Mumsnet has not checked the qualifications of anyone posting here. If you need help urgently or expert advice, please see our domestic violence webguide and/or relationships webguide. Many Mumsnetters experiencing domestic abuse have found this thread helpful: Listen up, everybody

What does your DP contribute to household chores?

46 replies

Pineapple462 · 26/12/2018 14:52

My DP is a great man, we have a fun, loving and honest relationship. He can however be a little lazy when it comes to taking care of our home. He will wash up now and again or Hoover (when asked) but it’s rare. We both work full time yet I take care of everything. Out of curiosity, how do you split chores with your OH? Or do you do everything? And if so, do you mind?....

OP posts:
DramaAlpaca · 26/12/2018 14:57

We both work full time & we split chores fairly equally. I probably do more housework & most of the laundry. He does all the garden & odd jobs. We share the cooking but he does a bit more than me. Just us & one adult DS at home now, & DS does his share too.

SoyDora · 26/12/2018 14:59

I’m a SAHM so do more of the day to day stuff (running Hoover around, putting the washing in etc). Pretty much everything else split 50:50. When things need doing we both pitch in until it’s done so we can relax together.
He does 80% of the cooking.

TalkinPeace · 26/12/2018 14:59

The bigger question is

  • if you are too busy to do stuff, what does he not pick up?

Too many women get on and do the tasks without asking / waiting ...

My DH cooks, cleans, irons, washes up, hangs up laundry - pretty much everything
because if I am working it would otherwise not get done

Treacletoots · 26/12/2018 15:07

Absolutely 50/50. I honestly can't believe that this is still even an issue in this day and age.

My DH has always pulled his weight without me having to ask, in complete contrast to my exH who ran a cloth over the worktops once a fortnight and thought he deserved man of the year award.

Sadly, that mindset doesn't change. People either care about cleaning or they don't OR they care about not taking the piss with their OHs or they don't.

crosser62 · 26/12/2018 15:08

Most of the cooking, loads of the childcare, picking up, dropping off, looking after when I’m at work (a lot)
Dishwasher loading and unloading.
Food shopping.
All diy, electrics, plumbing, built our extension, fitted the kitchen, bathroom.
Used to look after our cars.
Has done everything for Christmas including kids presents, food shopping and all cooking. Doing a tip run tomorrow to get recycle the plastic and cardboard.
Works full time, finished his masters degree this year.

I do laundry, ironing.

He’s great really.

Thehogfatherstolemycurry · 26/12/2018 15:08

He works full time (works away 2/3 days most weeks
I work 4 days school hours

He does all the ironing, about half of the laundry and the majority of the washing up when he's home, he will Hoover up, change beds etc if asked.
I tend to do the rest of the housework and all the childcare although if they're off school I'll it's usually him that takes time off to look after them as he still gets paid whereas I wouldn't.

E20mom · 26/12/2018 15:10

OH does all laundry and most of the washing up Smile

Pineapple462 · 26/12/2018 15:19

I do get very annoyed sometimes that he doesn’t help. I don’t know if I should just shut up and put up or try and put a plan in place so he does a bit more. He will just laugh at me if I try and structure some sort of rota though!

OP posts:
Prisonbreak · 26/12/2018 15:20

Both work full time and the house is always spotless. We both pitch in. We don’t have set chores, it’s a case of if it needs doing... do it.

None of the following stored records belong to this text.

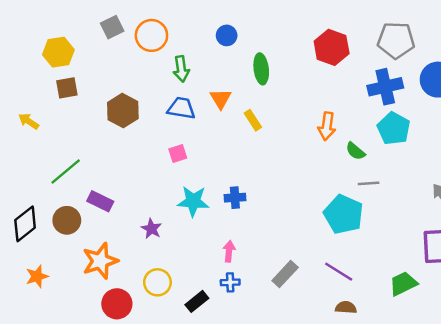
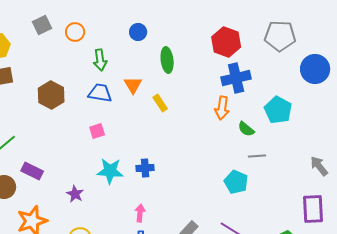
orange circle: (151, 35) -> (75, 32), size x0.7
blue cross: (385, 87) -> (236, 78), moved
cyan pentagon: (344, 214) -> (236, 182), size x0.7

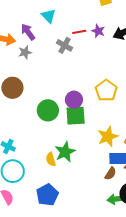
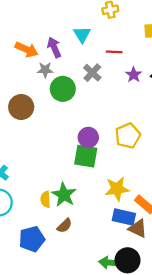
purple star: (98, 31) -> (134, 75), moved
red line: (79, 32) -> (114, 52), moved
green circle: (48, 110) -> (63, 89), moved
green star: (65, 152) -> (64, 195), turned -30
brown semicircle: (110, 173) -> (64, 226), moved

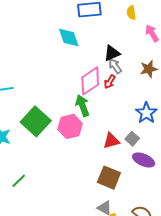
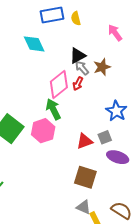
yellow semicircle: (131, 13) -> (76, 18), moved
brown star: (149, 69) -> (102, 67), moved
gray square: (132, 139) -> (105, 137), turned 32

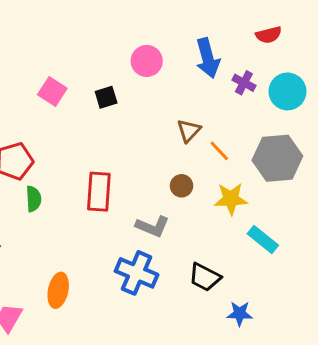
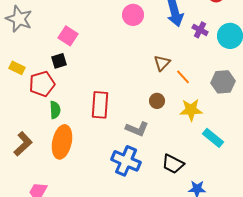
black square: (106, 97) -> (59, 61), moved
gray hexagon: (277, 158) -> (223, 82), size x0.7
orange ellipse: (58, 290) -> (62, 142), moved, size x1.4

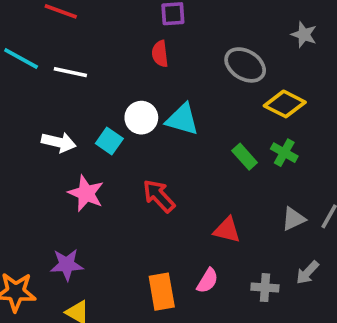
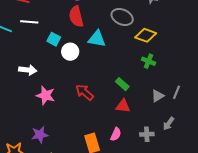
red semicircle: (160, 54) -> (76, 16), size x1.5
white line: (70, 72) -> (29, 22), moved
cyan triangle: (182, 119) -> (97, 39), moved
cyan square: (109, 141) -> (54, 39), moved
green rectangle: (245, 157) -> (122, 84), moved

TalkinPeace · 26/12/2018 15:23

pineapple
What happens if you do not do it ?
What happens if he discovers he has no clean clothes?
Or that the fridge fairy has not filled it ?
Or that the dishwasher does not switch itself on ?
Because if you do it all without him having to, he never will.

GreenTulips · 26/12/2018 15:24

Stop using the word ‘help’ he isn’t helping you as that suggests it’s your responsibility!!

He needs to contribute his share of tasks

3 kids DH does tea every morning loads and unloads the dishwasher while I sort the kids.
We both tidy up and vacuum do a bathroom each - he does most of the washing I iron
I usually cook and he clears up.

He does the bins garage recycling and gardening

Both walk the dog

I do more lifts and organizing ect

NorthEndGal · 26/12/2018 15:25

He does masses. I am appreciative.
In your case, maybe have a talk with him?

Nanalisa60 · 26/12/2018 15:25

Half the cooking!! Emptying and filling the dishwasher, all gardening (far size garden) all car washing (2 cars) and maintenance, bin emptying inside and outside!! outside window washing!! I do all house cleaning washing and ironing. We try to work as a team if I’m truthfully I think he does more cooking then I do!! Buts that because he really enjoys cooking a dont!!

calamitycake · 26/12/2018 15:36

We both work full time and dh does the majority of the work around the house which isn't really very fair.

Flightywoman · 26/12/2018 15:42

He does virtually everything. Hoovering, dusting, washing, cleaning, washing-up...

He always has, even when we both worked, but now he's out of work and I'm full time so he is also a SAHD and does majority of the childcare too.

I do cooking and thinking about cooking, and I clean the bathroom and loo.

I know he's awesome, although in most of my acquaintance he's not a total anomaly, he is fairly unusual in the amount he does.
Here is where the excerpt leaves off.